I found this info on an 034efi.com forum regarding their wasted spark coil setup in a MKII, so thanks to them for sure.


----------



## mattkosem (Apr 29, 2004)

*Re: MS using VR sensor running distributorless-can a stock MKII tach ... (evil-e)*

Would this be appropriate for MKI tachs too?
--Matt


----------



## evil-e (Aug 15, 2005)

*Re: MS using VR sensor running distributorless-can a stock MKII tach ... (mattkosem)*


_Quote, originally posted by *mattkosem* »_Would this be appropriate for MKI tachs too?
--Matt

I'm not 100% sure on this, but I think I read something about the MKI tachs working better off non-oem tach signals.
*Update.*
Also, I hadn't driven the car yesterday morning when I got the resistors and diodes soldered in and the tach signal appeared to be spot on. On my drive home after work, I did however notice that the tach was bouncing around slightly. I'm going to try using the IN4006 diodes in place of the IN4005's since they are rated for a higher voltage range.

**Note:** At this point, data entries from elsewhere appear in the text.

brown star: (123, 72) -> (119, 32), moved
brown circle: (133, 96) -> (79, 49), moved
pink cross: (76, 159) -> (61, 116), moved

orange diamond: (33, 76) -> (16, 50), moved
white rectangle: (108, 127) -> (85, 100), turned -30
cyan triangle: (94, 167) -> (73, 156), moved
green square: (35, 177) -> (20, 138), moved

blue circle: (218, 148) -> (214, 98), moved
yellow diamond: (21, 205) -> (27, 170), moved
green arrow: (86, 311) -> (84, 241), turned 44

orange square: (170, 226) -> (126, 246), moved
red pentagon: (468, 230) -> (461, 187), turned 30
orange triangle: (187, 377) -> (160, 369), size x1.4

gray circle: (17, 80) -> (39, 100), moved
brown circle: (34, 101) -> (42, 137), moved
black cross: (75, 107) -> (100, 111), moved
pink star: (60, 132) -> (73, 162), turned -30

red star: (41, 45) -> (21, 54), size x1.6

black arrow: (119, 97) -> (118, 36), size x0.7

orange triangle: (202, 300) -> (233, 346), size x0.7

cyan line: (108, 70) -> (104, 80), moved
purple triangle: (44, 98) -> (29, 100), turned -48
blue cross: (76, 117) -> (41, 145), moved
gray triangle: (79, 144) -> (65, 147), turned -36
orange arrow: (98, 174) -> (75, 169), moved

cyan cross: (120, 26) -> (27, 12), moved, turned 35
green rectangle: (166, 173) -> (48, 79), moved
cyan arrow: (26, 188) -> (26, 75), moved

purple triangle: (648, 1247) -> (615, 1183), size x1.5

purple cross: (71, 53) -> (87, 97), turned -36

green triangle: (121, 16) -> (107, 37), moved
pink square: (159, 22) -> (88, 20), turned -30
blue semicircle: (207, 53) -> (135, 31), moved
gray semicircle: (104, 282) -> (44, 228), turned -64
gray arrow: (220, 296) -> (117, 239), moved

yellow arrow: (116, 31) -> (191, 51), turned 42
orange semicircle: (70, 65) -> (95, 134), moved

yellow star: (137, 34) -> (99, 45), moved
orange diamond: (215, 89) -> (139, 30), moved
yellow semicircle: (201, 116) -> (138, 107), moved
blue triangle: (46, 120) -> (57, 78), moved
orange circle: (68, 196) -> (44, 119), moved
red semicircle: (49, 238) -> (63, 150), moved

Also, that is what was recommended on the 034 efi forum, I just couldn't find any of the 4006's at my local Radio Shack.
The tach signal is smooth upon acceleration, but when you're driving at a steady speed/rpm the tach starts to bounce a little bit.
I verified that the tach and the VR sensor are reading the same rpm through MegaTune while driving though.


----------



## steve12345 (Jan 8, 2006)

*Re: MS using VR sensor running distributorless-can a stock MKII tach ... (evil-e)*

Did you ever get the tach to work smoothly? 
I am about to wire up my tach to my wasted spark Megasquirt, and was planning to use this guide.


----------



## evil-e (Aug 15, 2005)

*Re: MS using VR sensor running distributorless-can a stock MKII tach ... (steve12345)*

At idle and up to around 3-4K it works smoothly. It does jump around at times. I was going to get some different diodes and try it again, but it works pretty good right now so I haven't messed with it much.
Here's a pic I borrowed from the 034efi forum thread on this:








Good luck with it, and btw, this setup is meant for a wasted spark system.


----------



## steve12345 (Jan 8, 2006)

*Re: MS using VR sensor running distributorless-can a stock MKII tach ... (evil-e)*

I did this, including the zener diode. Works great. I noticed that my tach reads a bit higher than the tach in megatune. MS says 3000. Tach says 3200. Might be calibration of the gauge. I also noticed that I pick up some RF interference on my radio at certain RPMs. I noticed around 4k today.
I used 1N4001 as they are good for up to 50V. Can't recall the zener part number. And used the 1k 1w resistors. All were in stock at Radio Shack for a few bucks.
Thanks for the pics! http://****************.com/smile/emthup.gif










_Modified by steve12345 at 11:13 PM 12-7-2007_


----------



## evil-e (Aug 15, 2005)

*Re: MS using VR sensor running distributorless-can a stock MKII tach ... (steve12345)*


----------



## chrisbmx68 (Aug 14, 2003)

*Re: MS using VR sensor running distributorless-can a stock MKII tach ... (steve12345)*


_Quote, originally posted by *steve12345* »_I did this, including the zener diode. Works great. I noticed that my tach reads a bit higher than the tach in megatune. MS says 3000. Tach says 3200. Might be calibration of the gauge. I also noticed that I pick up some RF interference on my radio at certain RPMs. I noticed around 4k today.
I used 1N4001 as they are good for up to 50V. Can't recall the zener part number. And used the 1k 1w resistors. All were in stock at Radio Shack for a few bucks.
Thanks for the pics! http://****************.com/smile/emthup.gif









_Modified by steve12345 at 11:13 PM 12-7-2007_

just using megasquirt and a dizzy the tach reads about 200rpm higher than the computer tells me I think you are correct in assuming that is a gauge calibration issue.


----------